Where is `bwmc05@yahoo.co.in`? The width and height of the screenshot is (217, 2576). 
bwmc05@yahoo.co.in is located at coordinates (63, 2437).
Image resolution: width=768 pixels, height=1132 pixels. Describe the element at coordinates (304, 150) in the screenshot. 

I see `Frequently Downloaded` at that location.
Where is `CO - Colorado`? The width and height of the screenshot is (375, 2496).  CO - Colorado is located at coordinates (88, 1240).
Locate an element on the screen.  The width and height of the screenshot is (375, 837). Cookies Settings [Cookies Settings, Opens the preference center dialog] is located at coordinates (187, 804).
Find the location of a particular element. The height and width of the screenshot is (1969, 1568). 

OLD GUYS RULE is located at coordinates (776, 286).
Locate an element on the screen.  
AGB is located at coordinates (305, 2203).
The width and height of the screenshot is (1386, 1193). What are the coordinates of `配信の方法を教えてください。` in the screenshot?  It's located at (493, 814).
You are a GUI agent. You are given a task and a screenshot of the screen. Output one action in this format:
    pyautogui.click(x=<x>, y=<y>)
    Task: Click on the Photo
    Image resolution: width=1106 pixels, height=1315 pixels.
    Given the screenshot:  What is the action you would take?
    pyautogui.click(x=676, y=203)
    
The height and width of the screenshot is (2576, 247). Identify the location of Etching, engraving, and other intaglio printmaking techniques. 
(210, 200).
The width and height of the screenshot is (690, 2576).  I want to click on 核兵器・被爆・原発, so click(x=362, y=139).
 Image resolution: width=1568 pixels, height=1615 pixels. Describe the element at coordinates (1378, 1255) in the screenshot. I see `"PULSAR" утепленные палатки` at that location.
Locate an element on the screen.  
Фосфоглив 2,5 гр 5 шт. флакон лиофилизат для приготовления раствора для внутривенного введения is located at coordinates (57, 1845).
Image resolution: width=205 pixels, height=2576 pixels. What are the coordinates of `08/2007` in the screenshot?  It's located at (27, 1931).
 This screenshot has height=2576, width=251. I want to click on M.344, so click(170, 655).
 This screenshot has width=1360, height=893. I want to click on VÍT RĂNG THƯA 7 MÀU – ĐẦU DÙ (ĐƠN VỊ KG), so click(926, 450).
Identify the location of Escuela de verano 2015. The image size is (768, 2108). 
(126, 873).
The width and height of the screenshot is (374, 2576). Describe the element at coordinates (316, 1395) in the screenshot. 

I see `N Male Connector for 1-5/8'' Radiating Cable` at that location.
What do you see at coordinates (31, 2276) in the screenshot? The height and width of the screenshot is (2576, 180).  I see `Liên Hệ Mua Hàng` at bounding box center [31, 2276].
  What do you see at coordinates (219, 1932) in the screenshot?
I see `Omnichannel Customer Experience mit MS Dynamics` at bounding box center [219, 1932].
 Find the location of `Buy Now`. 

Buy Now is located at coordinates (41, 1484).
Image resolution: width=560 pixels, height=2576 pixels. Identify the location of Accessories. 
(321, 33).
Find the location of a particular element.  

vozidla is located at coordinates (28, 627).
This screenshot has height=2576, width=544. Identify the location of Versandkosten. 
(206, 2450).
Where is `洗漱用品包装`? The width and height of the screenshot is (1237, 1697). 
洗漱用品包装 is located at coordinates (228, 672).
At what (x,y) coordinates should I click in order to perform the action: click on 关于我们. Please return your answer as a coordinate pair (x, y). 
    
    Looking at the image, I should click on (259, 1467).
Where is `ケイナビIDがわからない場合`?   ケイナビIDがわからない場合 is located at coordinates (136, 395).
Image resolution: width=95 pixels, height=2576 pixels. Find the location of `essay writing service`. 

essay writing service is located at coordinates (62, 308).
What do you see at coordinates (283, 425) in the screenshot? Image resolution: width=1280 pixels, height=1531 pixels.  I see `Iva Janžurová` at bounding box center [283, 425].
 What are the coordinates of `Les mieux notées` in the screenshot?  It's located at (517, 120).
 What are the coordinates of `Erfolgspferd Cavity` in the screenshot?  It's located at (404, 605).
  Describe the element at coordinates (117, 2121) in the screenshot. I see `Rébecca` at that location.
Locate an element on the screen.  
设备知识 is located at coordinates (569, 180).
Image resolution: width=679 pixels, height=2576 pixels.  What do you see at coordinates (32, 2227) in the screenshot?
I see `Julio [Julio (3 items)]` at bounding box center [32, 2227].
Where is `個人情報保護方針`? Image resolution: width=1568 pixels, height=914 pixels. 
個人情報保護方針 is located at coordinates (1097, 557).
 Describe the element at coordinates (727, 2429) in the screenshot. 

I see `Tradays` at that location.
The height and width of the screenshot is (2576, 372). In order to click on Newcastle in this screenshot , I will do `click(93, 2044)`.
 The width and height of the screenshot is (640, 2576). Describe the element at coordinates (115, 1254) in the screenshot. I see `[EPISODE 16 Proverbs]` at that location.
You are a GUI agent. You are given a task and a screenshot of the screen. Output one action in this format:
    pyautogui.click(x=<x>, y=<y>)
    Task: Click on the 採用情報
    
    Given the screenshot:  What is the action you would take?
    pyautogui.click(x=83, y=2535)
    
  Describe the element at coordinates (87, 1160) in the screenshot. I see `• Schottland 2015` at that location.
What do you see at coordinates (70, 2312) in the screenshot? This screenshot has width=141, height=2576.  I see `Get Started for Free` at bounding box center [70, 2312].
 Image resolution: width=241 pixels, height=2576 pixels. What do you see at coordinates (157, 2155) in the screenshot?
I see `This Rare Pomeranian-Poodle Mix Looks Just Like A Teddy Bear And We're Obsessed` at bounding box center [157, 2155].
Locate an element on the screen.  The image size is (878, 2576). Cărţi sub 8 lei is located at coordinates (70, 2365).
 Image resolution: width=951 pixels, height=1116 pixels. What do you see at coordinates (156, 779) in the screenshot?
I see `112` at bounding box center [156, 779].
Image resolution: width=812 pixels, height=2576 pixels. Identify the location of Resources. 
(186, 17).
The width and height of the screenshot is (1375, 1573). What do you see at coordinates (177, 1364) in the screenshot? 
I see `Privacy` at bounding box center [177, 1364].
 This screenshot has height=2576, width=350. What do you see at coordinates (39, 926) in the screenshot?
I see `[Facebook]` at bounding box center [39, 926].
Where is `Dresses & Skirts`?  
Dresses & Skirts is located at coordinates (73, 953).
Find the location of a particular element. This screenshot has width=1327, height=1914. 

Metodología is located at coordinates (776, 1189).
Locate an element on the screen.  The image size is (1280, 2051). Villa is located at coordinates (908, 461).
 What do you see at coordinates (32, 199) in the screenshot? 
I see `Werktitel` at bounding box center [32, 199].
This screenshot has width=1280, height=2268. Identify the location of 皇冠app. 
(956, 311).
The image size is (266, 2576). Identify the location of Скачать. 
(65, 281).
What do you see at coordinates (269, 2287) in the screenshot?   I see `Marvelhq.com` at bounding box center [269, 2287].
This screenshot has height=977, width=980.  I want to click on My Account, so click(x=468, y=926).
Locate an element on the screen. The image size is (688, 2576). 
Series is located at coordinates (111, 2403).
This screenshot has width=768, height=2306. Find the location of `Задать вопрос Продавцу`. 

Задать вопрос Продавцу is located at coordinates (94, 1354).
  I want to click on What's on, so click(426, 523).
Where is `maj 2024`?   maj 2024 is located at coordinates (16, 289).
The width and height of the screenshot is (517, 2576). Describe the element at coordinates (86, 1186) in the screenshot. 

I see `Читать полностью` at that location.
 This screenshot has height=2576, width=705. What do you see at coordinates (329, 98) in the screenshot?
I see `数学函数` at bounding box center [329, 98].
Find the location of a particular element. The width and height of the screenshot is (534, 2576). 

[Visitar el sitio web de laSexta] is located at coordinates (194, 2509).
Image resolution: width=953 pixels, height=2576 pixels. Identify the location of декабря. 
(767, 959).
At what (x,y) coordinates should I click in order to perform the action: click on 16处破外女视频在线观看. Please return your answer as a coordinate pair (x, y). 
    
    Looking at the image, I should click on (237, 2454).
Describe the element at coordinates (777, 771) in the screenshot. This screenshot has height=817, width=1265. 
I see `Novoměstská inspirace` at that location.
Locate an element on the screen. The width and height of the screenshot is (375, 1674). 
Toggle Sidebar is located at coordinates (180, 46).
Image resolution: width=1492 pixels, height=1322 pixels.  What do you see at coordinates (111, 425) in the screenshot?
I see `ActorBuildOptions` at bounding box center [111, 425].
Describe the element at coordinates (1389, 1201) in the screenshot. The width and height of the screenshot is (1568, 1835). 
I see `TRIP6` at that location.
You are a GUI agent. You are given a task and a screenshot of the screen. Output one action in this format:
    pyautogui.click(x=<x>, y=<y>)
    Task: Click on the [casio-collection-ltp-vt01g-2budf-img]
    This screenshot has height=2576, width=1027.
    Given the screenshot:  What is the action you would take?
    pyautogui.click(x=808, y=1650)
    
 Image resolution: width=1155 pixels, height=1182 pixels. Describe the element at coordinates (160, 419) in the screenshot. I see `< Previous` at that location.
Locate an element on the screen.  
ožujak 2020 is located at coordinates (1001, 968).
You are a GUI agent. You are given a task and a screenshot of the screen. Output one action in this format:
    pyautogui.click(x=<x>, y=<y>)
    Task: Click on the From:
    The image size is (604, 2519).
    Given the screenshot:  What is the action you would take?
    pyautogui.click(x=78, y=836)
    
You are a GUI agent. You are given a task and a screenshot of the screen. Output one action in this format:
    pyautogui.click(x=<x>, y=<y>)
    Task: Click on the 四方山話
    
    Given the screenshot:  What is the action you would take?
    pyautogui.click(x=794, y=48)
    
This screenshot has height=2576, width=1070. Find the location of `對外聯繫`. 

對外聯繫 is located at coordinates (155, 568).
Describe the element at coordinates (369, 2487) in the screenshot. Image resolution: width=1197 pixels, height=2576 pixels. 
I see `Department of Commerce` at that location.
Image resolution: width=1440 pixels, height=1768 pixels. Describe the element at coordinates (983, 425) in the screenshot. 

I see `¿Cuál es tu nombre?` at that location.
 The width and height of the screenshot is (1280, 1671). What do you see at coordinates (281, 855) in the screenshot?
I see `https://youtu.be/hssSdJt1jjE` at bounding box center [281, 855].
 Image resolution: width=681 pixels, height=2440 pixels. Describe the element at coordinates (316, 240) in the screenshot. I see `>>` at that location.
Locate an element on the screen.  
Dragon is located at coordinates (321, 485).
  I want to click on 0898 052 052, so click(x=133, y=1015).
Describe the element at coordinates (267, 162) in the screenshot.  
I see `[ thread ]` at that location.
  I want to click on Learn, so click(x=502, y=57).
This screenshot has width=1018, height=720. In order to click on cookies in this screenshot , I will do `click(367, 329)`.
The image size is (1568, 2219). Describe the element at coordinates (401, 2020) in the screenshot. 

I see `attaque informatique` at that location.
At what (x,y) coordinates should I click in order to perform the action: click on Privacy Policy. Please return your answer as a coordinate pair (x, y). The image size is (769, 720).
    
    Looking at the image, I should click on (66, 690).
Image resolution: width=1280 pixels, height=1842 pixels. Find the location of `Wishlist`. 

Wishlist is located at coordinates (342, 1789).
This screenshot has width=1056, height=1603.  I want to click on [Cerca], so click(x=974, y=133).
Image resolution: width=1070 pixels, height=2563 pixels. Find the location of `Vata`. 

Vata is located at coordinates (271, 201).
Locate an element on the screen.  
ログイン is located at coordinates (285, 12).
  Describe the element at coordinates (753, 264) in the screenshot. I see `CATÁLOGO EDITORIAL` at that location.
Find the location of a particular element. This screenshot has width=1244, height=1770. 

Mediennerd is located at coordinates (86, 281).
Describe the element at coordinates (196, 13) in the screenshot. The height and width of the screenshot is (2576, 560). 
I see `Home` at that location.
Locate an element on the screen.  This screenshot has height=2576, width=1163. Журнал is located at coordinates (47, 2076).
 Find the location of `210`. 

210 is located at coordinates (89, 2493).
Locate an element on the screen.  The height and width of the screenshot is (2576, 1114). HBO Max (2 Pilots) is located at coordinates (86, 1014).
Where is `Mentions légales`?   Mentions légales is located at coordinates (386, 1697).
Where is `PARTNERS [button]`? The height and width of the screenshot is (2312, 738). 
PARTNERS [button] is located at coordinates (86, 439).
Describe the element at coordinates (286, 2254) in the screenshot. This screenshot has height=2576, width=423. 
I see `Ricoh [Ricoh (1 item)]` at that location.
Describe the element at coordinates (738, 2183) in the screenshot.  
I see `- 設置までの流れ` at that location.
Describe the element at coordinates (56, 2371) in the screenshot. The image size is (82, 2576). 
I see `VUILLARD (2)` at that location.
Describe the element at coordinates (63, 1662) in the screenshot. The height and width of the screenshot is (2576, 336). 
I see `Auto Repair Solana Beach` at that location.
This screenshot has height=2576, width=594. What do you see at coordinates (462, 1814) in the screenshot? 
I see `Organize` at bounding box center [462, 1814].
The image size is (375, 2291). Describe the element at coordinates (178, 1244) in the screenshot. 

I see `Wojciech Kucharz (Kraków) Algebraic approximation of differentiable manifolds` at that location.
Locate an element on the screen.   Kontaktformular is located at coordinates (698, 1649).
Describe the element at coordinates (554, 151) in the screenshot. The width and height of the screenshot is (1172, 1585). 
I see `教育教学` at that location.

Exercise goal:
Output must consist only of the listing's lines from the first through the line with "Image resolution: width=1106", reproduced word for word.

Exercise answer:
Where is `bwmc05@yahoo.co.in`? The width and height of the screenshot is (217, 2576). 
bwmc05@yahoo.co.in is located at coordinates (63, 2437).
Image resolution: width=768 pixels, height=1132 pixels. Describe the element at coordinates (304, 150) in the screenshot. 

I see `Frequently Downloaded` at that location.
Where is `CO - Colorado`? The width and height of the screenshot is (375, 2496).  CO - Colorado is located at coordinates (88, 1240).
Locate an element on the screen.  The width and height of the screenshot is (375, 837). Cookies Settings [Cookies Settings, Opens the preference center dialog] is located at coordinates (187, 804).
Find the location of a particular element. The height and width of the screenshot is (1969, 1568). 

OLD GUYS RULE is located at coordinates (776, 286).
Locate an element on the screen.  
AGB is located at coordinates (305, 2203).
The width and height of the screenshot is (1386, 1193). What are the coordinates of `配信の方法を教えてください。` in the screenshot?  It's located at (493, 814).
You are a GUI agent. You are given a task and a screenshot of the screen. Output one action in this format:
    pyautogui.click(x=<x>, y=<y>)
    Task: Click on the Photo
    Image resolution: width=1106 pixels, height=1315 pixels.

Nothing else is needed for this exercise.